Conseils au comptoir Conseils au comptoir


Éditorial pédagogique détaillant le plus souvent une pathologie ou un syndrome susceptible d’être rencontré à l’officine. Il peut également s’agir d’un sujet d’actualité de pratique professionnelle.

Les sources des informations utilisées sont citées en bas de chaque article.
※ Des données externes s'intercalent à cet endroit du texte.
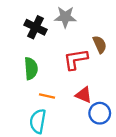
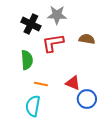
brown semicircle: (100, 44) -> (87, 39), turned -56
red L-shape: (76, 59) -> (53, 43), moved

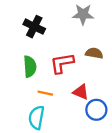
gray star: (57, 15) -> (83, 14), moved
brown semicircle: (87, 39) -> (94, 53), moved
red L-shape: (53, 43) -> (62, 63), moved

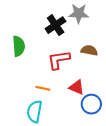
black cross: (34, 27) -> (56, 25), moved, turned 30
green semicircle: (30, 66) -> (19, 46), moved

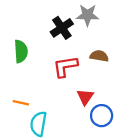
red triangle: (77, 87) -> (85, 97), turned 42
orange line: (43, 88) -> (21, 103), moved

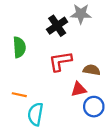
brown semicircle: (99, 56) -> (92, 70), moved
red triangle: (85, 97) -> (79, 89), turned 42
Ces liens permettent également d'approfondir le sujet.

Conseil au comptoir
Tabagisme : comment arrêter de fumer ?

Aujourd’hui, le tabac est la première cause de mortalité évitable dans le monde, tuant près de 6 millions de personnes chaque année. Pourtant, des solutions existent. On observe effectivement que 10 à 15% des fumeurs souhaitant arrêter y parviennent lorsqu’ils ont recours à une aide, contre 5 à 10% sans cette aide.

LE TABAGISME
Le tabagisme est une toxicomanie liée à la présence de nicotine que l’on retrouve dans tous les produits à base de feuilles de tabac tels que la cigarette, le tabac à pipe ou le cigare. En effet, la nicotine entraine une accoutumance et une dépendance physique par la libération de dopamine. Celle-ci réduit l’anxiété et l’appétit mais améliore aussi la mémoire, ce sont ces effets de « plaisir » qui rendent difficile l’arrêt. Si c’est bien la nicotine la responsable de cette dépendance, elle n’est pas le véritable danger pour la santé. Lors de sa combustion, le tabac libère plus de 4 000 substances chimiques dont environ 50 cancérigènes (monoxyde de carbone, goudron, arsenic, formaldéhyde, benzène…). Ces substances sont responsables de nombreuses maladies comme les maladies cardiovasculaires, certains cancers…, pouvant entrainer une baisse de l’espérance de vie d’environ 10 ans.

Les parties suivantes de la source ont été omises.